━━━ ENTRIES PROVIDED

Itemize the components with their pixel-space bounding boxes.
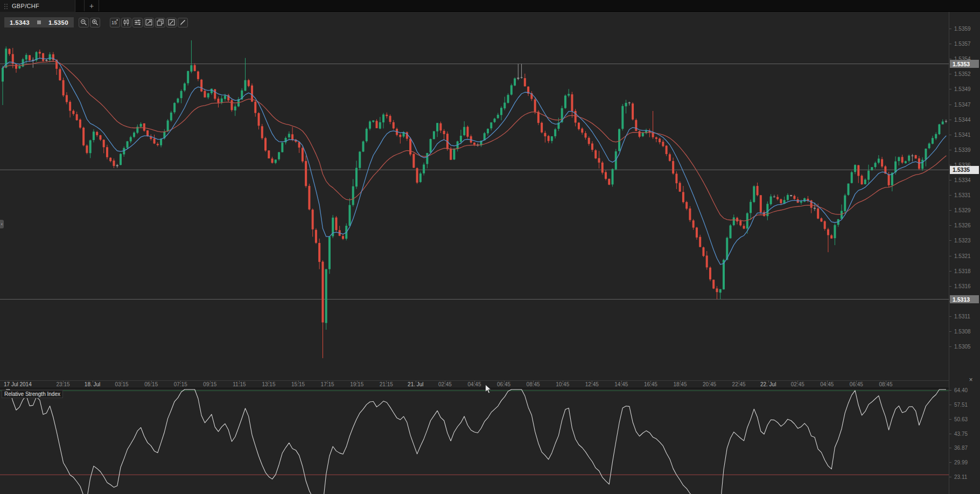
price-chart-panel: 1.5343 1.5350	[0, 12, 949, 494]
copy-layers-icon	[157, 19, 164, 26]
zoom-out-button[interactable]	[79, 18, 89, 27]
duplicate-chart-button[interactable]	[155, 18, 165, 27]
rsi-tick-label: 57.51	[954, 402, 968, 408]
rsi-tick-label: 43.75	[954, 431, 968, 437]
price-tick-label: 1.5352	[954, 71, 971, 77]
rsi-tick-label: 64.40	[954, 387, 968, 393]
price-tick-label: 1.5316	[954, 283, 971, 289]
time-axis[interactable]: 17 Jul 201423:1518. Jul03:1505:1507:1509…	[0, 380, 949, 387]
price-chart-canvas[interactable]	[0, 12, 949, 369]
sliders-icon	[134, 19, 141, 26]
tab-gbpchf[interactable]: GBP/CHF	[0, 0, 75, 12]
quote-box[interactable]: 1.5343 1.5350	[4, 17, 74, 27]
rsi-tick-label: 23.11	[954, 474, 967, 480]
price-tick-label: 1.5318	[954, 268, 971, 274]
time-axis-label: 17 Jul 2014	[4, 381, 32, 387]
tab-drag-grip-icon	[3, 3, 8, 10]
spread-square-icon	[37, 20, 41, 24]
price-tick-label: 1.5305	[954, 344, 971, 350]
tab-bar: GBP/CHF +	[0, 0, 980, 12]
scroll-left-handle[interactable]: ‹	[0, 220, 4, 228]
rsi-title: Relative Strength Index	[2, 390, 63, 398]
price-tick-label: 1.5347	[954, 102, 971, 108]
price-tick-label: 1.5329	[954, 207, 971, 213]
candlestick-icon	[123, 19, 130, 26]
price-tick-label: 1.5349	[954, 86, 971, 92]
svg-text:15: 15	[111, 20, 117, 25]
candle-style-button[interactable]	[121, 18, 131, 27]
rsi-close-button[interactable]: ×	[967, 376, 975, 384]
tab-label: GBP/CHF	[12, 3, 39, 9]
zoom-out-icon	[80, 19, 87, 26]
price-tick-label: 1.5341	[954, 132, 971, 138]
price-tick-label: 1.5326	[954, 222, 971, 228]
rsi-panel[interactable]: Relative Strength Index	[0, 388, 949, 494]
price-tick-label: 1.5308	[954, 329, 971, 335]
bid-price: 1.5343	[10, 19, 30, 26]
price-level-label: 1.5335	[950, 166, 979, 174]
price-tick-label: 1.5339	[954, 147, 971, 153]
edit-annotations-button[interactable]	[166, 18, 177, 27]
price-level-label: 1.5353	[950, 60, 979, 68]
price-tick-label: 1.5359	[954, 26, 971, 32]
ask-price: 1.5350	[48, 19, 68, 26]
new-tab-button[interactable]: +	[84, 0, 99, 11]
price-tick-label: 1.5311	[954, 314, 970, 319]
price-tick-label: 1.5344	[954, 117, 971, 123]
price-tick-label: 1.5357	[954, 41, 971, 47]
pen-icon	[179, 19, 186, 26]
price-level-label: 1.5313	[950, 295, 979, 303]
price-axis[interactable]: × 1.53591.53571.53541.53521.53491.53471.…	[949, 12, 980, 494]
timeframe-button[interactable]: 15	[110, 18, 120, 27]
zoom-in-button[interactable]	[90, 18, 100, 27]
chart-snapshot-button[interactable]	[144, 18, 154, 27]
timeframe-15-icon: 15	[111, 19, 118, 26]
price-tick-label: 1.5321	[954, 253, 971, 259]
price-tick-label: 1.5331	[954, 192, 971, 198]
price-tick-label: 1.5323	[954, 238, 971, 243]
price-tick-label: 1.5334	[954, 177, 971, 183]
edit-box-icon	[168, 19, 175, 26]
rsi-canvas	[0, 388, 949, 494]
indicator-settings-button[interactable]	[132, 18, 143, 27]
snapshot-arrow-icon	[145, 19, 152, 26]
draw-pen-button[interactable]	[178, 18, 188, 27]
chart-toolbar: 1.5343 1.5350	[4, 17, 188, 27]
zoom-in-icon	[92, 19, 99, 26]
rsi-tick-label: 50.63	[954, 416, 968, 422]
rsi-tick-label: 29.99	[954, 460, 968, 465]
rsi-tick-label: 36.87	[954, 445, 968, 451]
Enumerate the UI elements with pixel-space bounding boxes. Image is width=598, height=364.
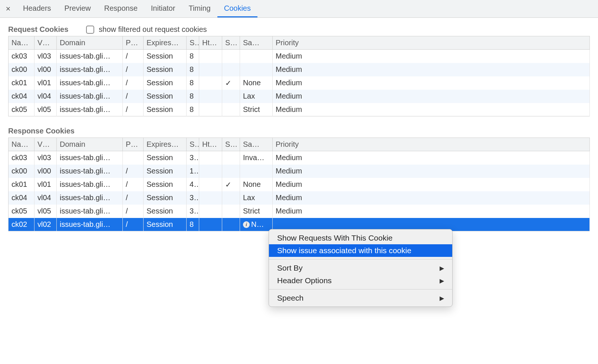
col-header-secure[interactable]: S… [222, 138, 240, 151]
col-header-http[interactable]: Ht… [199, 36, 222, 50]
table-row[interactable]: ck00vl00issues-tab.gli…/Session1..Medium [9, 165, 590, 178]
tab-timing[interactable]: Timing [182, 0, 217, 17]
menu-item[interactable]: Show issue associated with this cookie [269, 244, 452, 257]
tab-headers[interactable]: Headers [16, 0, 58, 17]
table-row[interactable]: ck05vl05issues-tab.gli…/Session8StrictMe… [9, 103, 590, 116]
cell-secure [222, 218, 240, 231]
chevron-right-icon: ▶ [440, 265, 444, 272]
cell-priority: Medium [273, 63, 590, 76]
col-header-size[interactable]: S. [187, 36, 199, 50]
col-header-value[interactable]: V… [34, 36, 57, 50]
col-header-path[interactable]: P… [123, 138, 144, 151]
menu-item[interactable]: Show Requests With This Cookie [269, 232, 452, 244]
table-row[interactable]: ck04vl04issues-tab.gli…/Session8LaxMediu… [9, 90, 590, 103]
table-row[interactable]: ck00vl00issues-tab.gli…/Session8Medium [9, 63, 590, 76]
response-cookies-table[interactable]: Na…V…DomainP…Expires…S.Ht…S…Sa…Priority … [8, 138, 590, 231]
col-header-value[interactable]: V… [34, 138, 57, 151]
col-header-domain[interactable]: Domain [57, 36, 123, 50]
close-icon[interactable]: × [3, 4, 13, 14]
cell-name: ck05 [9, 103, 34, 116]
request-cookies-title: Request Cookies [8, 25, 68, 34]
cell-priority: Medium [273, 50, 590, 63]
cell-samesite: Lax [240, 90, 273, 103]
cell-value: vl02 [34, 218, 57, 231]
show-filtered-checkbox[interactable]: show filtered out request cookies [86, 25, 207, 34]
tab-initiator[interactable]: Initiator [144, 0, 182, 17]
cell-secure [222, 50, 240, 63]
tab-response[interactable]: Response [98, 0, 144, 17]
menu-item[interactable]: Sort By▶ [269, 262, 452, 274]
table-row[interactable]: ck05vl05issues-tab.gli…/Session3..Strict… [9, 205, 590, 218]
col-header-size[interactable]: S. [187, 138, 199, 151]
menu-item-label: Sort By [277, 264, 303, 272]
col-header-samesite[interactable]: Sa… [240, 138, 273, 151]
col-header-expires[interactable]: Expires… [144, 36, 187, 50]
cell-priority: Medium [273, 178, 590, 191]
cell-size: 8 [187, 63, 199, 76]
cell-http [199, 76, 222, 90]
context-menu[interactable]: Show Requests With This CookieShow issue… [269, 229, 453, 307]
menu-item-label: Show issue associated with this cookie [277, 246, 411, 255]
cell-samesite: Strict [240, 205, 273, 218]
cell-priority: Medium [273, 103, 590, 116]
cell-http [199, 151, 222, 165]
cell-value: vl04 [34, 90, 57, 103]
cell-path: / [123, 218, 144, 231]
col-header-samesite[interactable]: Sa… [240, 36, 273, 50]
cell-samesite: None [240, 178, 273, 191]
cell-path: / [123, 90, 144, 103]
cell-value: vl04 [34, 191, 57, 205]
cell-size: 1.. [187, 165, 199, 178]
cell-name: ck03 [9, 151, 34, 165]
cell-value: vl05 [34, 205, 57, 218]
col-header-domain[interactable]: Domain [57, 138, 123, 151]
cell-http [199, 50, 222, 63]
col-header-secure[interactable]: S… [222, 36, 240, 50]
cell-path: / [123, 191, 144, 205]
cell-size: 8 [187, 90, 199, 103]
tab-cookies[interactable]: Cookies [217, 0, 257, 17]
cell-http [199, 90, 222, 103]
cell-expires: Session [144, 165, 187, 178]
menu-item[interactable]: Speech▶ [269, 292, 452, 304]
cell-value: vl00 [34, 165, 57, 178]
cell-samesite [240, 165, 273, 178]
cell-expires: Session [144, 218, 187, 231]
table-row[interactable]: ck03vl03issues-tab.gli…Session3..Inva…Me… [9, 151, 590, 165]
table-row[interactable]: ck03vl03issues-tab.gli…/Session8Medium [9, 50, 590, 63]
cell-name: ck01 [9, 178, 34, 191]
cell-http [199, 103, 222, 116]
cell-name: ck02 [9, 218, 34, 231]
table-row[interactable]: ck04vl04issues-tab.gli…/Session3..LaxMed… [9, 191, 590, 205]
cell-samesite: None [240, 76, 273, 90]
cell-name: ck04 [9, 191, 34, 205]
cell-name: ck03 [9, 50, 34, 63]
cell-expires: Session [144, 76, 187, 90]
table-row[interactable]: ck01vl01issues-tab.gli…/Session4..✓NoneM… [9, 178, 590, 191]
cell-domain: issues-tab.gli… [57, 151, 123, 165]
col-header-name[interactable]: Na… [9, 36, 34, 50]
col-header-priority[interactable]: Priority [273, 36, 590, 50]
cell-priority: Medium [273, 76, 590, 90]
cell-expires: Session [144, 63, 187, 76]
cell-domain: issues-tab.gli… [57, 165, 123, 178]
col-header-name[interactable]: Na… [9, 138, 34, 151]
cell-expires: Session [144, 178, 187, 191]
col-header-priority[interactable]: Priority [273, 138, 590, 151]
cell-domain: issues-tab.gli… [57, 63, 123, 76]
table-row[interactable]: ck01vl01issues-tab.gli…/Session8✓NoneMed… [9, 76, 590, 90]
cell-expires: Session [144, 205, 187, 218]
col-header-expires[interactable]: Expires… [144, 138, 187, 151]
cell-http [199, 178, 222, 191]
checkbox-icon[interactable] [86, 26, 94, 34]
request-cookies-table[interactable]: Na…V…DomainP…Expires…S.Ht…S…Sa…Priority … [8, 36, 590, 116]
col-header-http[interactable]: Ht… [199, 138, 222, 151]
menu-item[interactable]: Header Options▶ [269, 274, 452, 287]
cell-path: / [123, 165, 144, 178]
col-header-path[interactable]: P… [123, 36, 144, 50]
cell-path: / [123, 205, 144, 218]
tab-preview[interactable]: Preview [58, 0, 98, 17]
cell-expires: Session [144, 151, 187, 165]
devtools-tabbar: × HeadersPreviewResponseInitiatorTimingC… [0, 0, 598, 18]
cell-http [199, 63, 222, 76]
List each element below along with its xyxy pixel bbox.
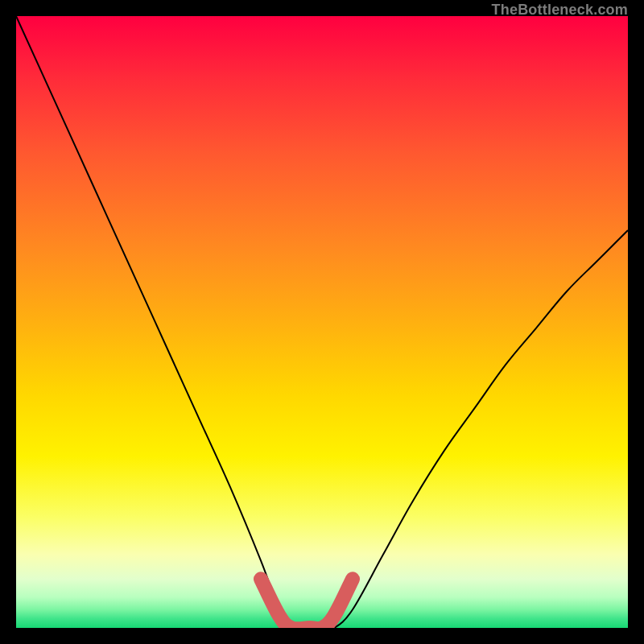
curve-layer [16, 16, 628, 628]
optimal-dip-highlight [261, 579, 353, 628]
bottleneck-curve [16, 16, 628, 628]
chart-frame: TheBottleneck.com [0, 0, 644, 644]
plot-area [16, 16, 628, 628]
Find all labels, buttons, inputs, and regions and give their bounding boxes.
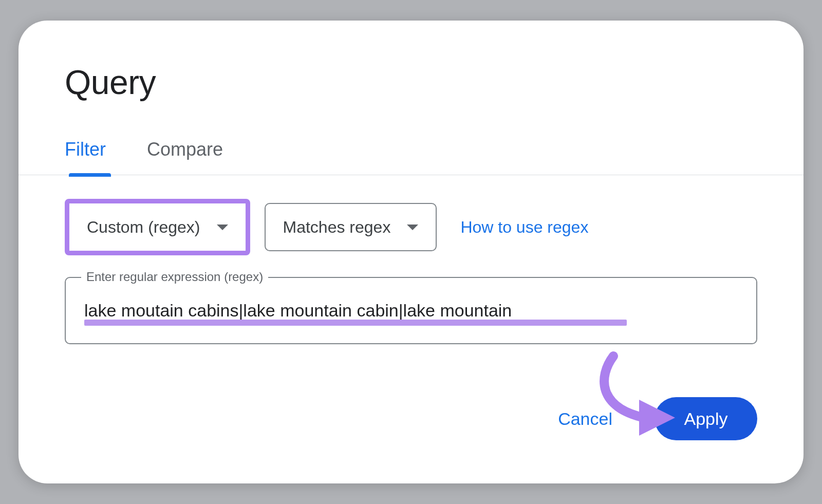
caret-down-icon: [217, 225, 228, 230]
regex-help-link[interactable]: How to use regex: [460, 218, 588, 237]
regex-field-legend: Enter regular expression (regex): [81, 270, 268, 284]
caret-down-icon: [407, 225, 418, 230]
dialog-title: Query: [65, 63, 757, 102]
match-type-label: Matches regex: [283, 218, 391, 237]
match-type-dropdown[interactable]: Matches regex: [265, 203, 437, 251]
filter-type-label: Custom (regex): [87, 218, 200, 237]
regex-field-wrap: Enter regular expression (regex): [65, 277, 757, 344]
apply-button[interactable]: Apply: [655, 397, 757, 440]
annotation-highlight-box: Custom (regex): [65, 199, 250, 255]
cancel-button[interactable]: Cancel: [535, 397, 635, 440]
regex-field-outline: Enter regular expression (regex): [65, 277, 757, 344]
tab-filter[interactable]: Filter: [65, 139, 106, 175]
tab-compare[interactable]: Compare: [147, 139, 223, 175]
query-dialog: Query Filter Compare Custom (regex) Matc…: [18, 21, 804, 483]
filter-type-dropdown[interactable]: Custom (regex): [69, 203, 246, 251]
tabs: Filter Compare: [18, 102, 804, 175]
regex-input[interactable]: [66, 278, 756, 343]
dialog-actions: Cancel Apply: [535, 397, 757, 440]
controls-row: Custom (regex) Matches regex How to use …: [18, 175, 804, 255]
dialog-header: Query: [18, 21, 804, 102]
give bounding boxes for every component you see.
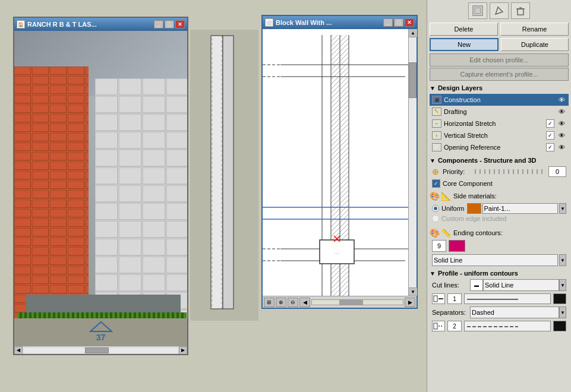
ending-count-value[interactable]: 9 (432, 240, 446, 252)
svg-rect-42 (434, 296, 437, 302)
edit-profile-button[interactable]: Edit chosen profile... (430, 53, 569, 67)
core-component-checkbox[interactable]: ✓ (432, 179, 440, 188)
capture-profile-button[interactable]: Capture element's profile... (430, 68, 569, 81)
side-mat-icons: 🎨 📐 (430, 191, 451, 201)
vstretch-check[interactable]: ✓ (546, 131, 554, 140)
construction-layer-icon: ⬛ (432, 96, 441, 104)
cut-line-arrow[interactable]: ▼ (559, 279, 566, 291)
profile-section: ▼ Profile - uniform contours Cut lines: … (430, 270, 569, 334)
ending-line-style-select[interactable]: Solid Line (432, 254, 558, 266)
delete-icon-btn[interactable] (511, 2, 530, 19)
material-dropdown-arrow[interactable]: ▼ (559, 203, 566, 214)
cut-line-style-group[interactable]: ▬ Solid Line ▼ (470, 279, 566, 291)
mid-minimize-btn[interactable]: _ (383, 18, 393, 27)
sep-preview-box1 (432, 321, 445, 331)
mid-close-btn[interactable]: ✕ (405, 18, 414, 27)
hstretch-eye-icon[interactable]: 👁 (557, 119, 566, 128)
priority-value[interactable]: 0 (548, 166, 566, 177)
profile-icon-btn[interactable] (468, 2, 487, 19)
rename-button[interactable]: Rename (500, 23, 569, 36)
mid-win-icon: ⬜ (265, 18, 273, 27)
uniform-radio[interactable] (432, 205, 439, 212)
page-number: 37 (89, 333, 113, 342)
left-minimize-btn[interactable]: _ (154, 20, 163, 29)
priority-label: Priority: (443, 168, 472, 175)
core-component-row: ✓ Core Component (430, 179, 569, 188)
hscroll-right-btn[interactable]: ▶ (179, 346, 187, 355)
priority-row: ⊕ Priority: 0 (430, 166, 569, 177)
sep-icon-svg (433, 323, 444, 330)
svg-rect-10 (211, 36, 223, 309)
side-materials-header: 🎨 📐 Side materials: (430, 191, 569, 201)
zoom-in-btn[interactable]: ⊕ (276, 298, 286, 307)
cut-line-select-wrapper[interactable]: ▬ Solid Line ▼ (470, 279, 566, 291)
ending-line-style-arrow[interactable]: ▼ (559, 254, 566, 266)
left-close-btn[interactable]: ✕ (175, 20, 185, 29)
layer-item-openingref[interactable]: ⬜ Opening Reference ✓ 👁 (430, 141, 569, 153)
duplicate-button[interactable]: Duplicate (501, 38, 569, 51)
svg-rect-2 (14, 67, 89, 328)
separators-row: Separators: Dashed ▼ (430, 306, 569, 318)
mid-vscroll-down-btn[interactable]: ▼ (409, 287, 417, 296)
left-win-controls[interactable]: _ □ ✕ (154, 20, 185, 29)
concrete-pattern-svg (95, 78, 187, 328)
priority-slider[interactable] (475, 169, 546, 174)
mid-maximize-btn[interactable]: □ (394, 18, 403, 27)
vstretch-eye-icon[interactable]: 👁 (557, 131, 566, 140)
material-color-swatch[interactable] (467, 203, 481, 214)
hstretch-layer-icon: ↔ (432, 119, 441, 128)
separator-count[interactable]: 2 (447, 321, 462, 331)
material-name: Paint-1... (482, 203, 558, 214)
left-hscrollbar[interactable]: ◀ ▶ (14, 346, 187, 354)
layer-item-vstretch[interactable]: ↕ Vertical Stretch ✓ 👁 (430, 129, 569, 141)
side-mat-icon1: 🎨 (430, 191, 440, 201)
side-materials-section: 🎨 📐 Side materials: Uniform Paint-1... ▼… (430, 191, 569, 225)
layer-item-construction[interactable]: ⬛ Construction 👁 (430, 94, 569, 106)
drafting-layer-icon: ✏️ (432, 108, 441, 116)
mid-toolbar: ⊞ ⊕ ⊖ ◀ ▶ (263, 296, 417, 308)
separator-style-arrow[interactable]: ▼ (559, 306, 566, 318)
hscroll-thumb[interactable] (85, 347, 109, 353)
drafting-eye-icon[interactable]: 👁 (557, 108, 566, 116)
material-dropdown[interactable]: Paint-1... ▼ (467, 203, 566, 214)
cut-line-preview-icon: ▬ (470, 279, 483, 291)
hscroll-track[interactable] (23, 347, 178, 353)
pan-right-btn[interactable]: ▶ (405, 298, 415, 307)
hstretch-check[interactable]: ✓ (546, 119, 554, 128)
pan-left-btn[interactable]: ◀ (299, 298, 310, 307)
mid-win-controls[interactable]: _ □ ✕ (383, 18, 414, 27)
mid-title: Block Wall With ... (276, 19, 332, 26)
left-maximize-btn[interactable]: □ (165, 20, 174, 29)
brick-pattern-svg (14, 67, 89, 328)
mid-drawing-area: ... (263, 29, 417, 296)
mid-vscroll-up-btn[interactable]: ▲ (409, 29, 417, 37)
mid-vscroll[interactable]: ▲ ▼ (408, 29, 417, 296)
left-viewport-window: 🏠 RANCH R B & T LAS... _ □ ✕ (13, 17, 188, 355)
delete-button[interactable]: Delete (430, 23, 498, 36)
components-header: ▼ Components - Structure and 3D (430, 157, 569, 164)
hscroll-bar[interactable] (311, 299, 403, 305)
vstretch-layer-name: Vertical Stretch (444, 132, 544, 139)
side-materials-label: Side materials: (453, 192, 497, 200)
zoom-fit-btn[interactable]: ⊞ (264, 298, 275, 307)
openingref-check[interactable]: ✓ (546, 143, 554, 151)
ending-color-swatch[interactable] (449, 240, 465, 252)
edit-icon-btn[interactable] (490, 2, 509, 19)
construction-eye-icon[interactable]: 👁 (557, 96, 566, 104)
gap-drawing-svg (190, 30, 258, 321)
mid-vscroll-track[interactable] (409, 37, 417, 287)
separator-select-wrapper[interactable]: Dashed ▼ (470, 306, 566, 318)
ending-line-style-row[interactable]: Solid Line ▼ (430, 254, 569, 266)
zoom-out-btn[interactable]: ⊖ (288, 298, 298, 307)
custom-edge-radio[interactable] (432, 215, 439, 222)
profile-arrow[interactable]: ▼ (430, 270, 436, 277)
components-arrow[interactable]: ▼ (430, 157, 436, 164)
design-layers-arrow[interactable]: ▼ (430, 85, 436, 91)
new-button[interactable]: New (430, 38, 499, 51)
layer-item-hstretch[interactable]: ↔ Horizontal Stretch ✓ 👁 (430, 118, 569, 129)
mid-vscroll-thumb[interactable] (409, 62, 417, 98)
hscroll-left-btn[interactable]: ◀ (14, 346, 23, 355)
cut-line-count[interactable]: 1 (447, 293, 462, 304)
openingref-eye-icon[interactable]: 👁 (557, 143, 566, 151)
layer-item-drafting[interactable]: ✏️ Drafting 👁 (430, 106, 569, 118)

━━━━━━

The expected output is each line of the records above that includes the word "path".

col-header-path[interactable]: P… [123, 138, 144, 151]
cell-path: / [123, 218, 144, 231]
cell-path: / [123, 90, 144, 103]
cell-path: / [123, 191, 144, 205]
cell-path: / [123, 165, 144, 178]
col-header-path[interactable]: P… [123, 36, 144, 50]
cell-path: / [123, 205, 144, 218]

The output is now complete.